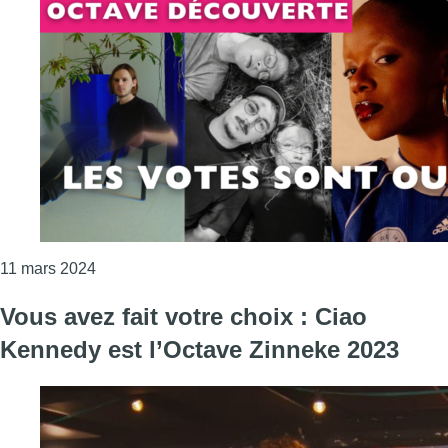
Consulter l'article "Roza, Reinel Bakole, Eosine e
11 mars 2024
Vous avez fait votre choix : Ciao
Kennedy est l’Octave Zinneke 2023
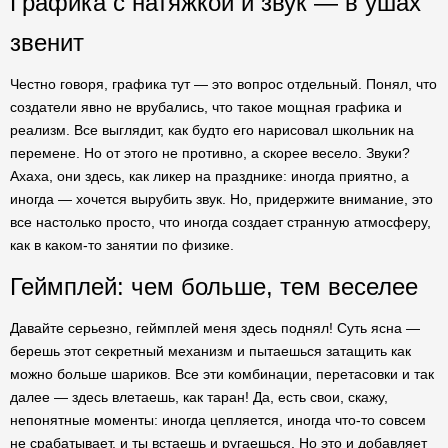
Графика с натяжкой и звук — в ушах
звенит
Честно говоря, графика тут — это вопрос отдельный. Понял, что
создатели явно не врубались, что такое мощная графика и
реализм. Все выглядит, как будто его нарисовал школьник на
перемене. Но от этого не противно, а скорее весело. Звуки?
Ахаха, они здесь, как ликер на празднике: иногда приятно, а
иногда — хочется вырубить звук. Но, придержите внимание, это
все настолько просто, что иногда создает странную атмосферу,
как в каком-то занятии по физике.
Геймплей: чем больше, тем веселее
Давайте серьезно, геймплей меня здесь поднял! Суть ясна —
берешь этот секретный механизм и пытаешься затащить как
можно больше шариков. Все эти комбинации, перетасовки и так
далее — здесь влетаешь, как таран! Да, есть свои, скажу,
непонятные моменты: иногда цепляется, иногда что-то совсем
не срабатывает, и ты встаешь и ругаешься. Но это и добавляет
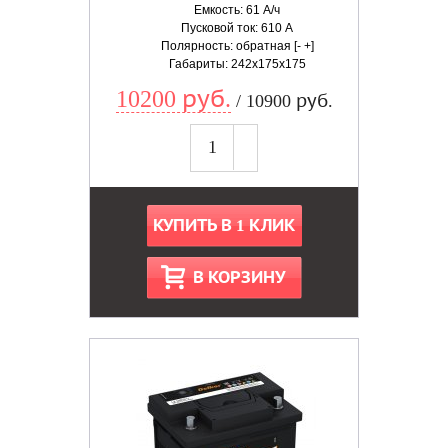
Емкость: 61 А/ч
Пусковой ток: 610 А
Полярность: обратная [- +]
Габариты: 242x175x175
10200 руб.
/ 10900 руб.
КУПИТЬ В 1 КЛИК
В КОРЗИНУ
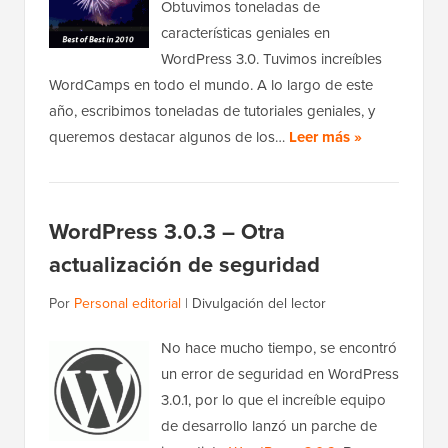
Obtuvimos toneladas de
características geniales en
WordPress 3.0. Tuvimos increíbles
WordCamps en todo el mundo. A lo largo de este
año, escribimos toneladas de tutoriales geniales, y
queremos destacar algunos de los…
Leer más »
WordPress 3.0.3 – Otra
actualización de seguridad
Por
Personal editorial
|
Divulgación del lector
No hace mucho tiempo, se encontró
un error de seguridad en WordPress
3.0.1, por lo que el increíble equipo
de desarrollo lanzó un parche de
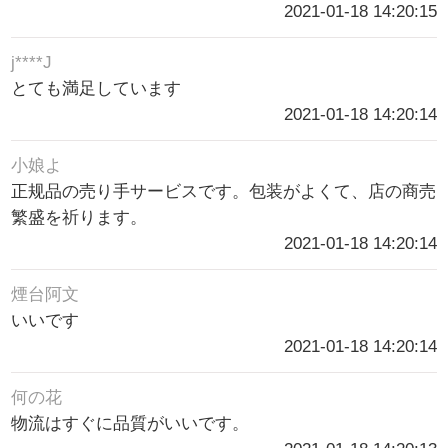
2021-01-18 14:20:15
j****J
とても満足しています
2021-01-18 14:20:14
小娘よ
正规品の売り手サービスです。包装がよくて、店の商売
繁盛を祈ります。
2021-01-18 14:20:14
煙台阿文
いいです
2021-01-18 14:20:14
何の花
物流はすぐに品質がいいです。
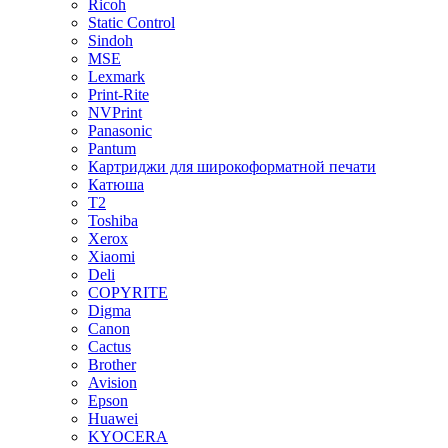
Ricoh
Static Control
Sindoh
MSE
Lexmark
Print-Rite
NVPrint
Panasonic
Pantum
Картриджи для широкоформатной печати
Катюша
T2
Toshiba
Xerox
Xiaomi
Deli
COPYRITE
Digma
Canon
Cactus
Brother
Avision
Epson
Huawei
KYOCERA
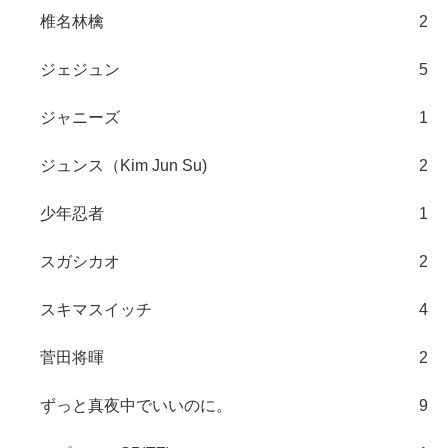
椎名林檎
2
ジェジュン
5
ジャニーズ
1
ジュンス（Kim Jun Su)
2
少年忍者
1
スガシカオ
2
スキマスイッチ
4
菅田将暉
2
ずっと真夜中でいいのに。
9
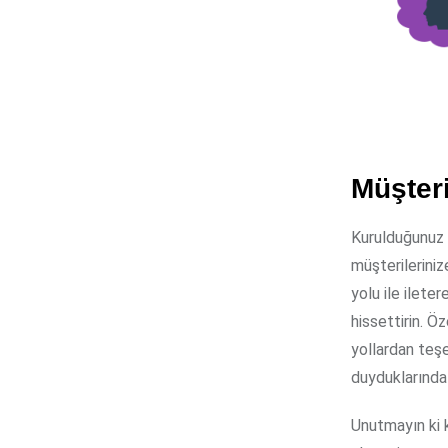
Müşteri
Kurulduğunuz i
müşterilerinize
yolu ile ilete
hissettirin. Ö
yollardan teşe
duyduklarında 
Unutmayın ki k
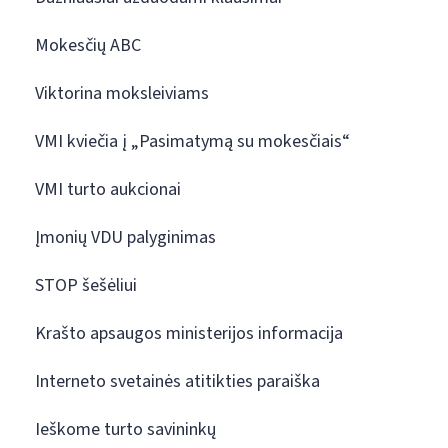
Mokesčių ABC
Viktorina moksleiviams
VMI kviečia į „Pasimatymą su mokesčiais“
VMI turto aukcionai
Įmonių VDU palyginimas
STOP šešėliui
Krašto apsaugos ministerijos informacija
Interneto svetainės atitikties paraiška
Ieškome turto savininkų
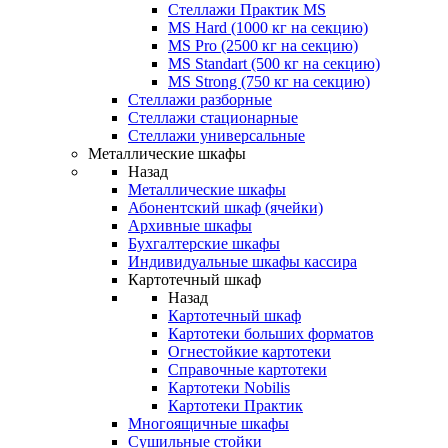
Стеллажи Практик MS
MS Hard (1000 кг на секцию)
MS Pro (2500 кг на секцию)
MS Standart (500 кг на секцию)
MS Strong (750 кг на секцию)
Стеллажи разборные
Стеллажи стационарные
Стеллажи универсальные
Металлические шкафы
Назад
Металлические шкафы
Абонентский шкаф (ячейки)
Архивные шкафы
Бухгалтерские шкафы
Индивидуальные шкафы кассира
Картотечный шкаф
Назад
Картотечный шкаф
Картотеки больших форматов
Огнестойкие картотеки
Справочные картотеки
Картотеки Nobilis
Картотеки Практик
Многоящичные шкафы
Сушильные стойки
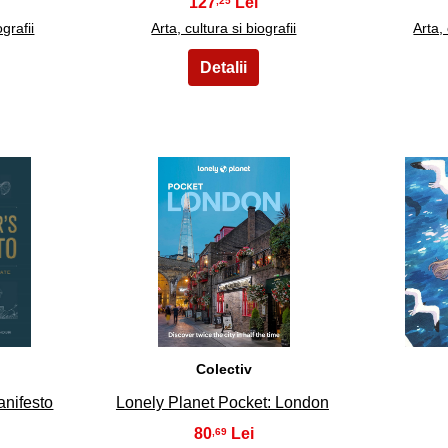
127
,25
ografii
Arta, cultura si biografii
Arta, 
23
Colectiv
anifesto
Lonely Planet Pocket: London
80
,69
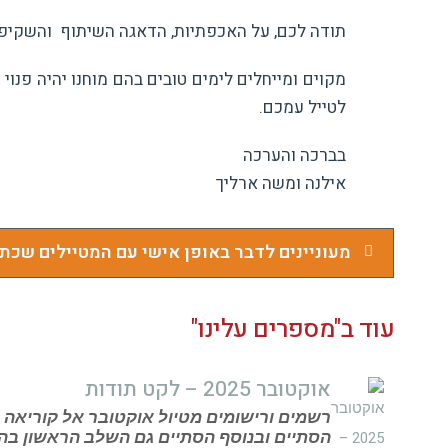
תודה לכם, על האכפתיות, הדאגה השיתוף והשקיפות
מקוים ומייחלים לימים טובים בהם מוחנו יהיה פנוי
לטייל עמכם.
בברכה והערכה
אילנה ומשה ארליך
מעוניינים לדבר באופן אישי עם המטיילים שכתב
עוד ב"מספרים עלינו"
אוקטובר 2025 – לקט תודות
רשמים ורישומים מטיול אוקטובר אל קוריאה 
הסתיים ובנוסף הסתיים גם השלב הראשון בה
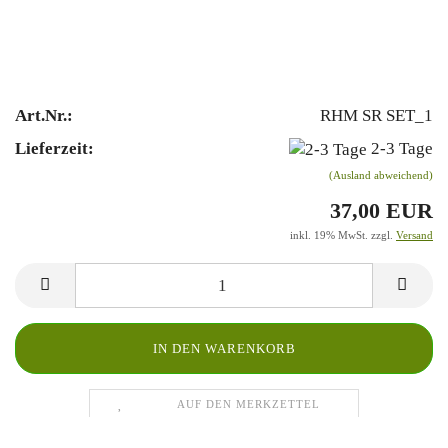
Art.Nr.:
RHM SR SET_1
Lieferzeit:
2-3 Tage
(Ausland abweichend)
37,00 EUR
inkl. 19% MwSt. zzgl.
Versand
AUF DEN MERKZETTEL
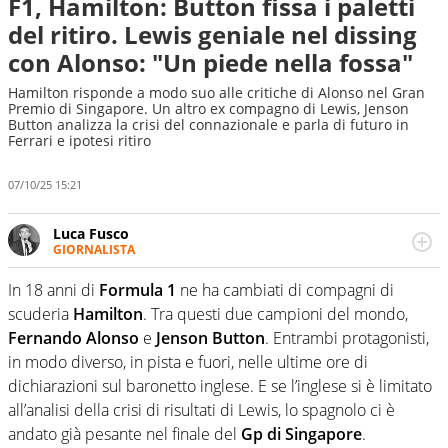
F1, Hamilton: Button fissa i paletti
del ritiro. Lewis geniale nel dissing
con Alonso: "Un piede nella fossa"
Hamilton risponde a modo suo alle critiche di Alonso nel Gran
Premio di Singapore. Un altro ex compagno di Lewis, Jenson
Button analizza la crisi del connazionale e parla di futuro in
Ferrari e ipotesi ritiro
07/10/25 15:21
Luca Fusco
GIORNALISTA
Giornalista multimediale. Quando si accendono i motori,
lui sgasa, impenna, derapa. E spesso e volentieri finisce
In 18 anni di
Formula 1
ne ha cambiati di compagni di
sul podio
scuderia
Hamilton
. Tra questi due campioni del mondo,
Fernando Alonso
e
Jenson Button
. Entrambi protagonisti,
in modo diverso, in pista e fuori, nelle ultime ore di
dichiarazioni sul baronetto inglese. E se l’inglese si è limitato
all’analisi della crisi di risultati di Lewis, lo spagnolo ci è
andato già pesante nel finale del
Gp di Singapore
.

[Task objective]
Go to the line above holding "WordPress 3.0.3 – Otra", then copy exactly each line down to and including the one holding "duyduklarında", leaving pictures out.

[Result of this task]
WordPress 3.0.3 – Otra
actualización de seguridad
Por
Personal editorial
|
Divulgación del lector
No hace mucho tiempo, se encontró
un error de seguridad en WordPress
3.0.1, por lo que el increíble equipo
de desarrollo lanzó un parche de
2021-01-18 14:20:15
j****J
とても満足しています
2021-01-18 14:20:14
小娘よ
正规品の売り手サービスです。包装がよくて、店の商売
繁盛を祈ります。
2021-01-18 14:20:14
煙台阿文
いいです
2021-01-18 14:20:14
何の花
物流はすぐに品質がいいです。
Ricoh
Static Control
Sindoh
MSE
Lexmark
Print-Rite
NVPrint
Panasonic
Pantum
Картриджи для широкоформатной печати
Катюша
T2
Toshiba
Xerox
Xiaomi
Deli
COPYRITE
Digma
Canon
Cactus
Brother
Avision
Epson
Huawei
KYOCERA
椎名林檎
2
ジェジュン
5
ジャニーズ
1
ジュンス（Kim Jun Su)
2
少年忍者
1
スガシカオ
2
スキマスイッチ
4
菅田将暉
2
ずっと真夜中でいいのに。
9
Müşteri
Kurulduğunuz i
müşterilerinize
yolu ile ilete
hissettirin. Ö
yollardan teşe
duyduklarında 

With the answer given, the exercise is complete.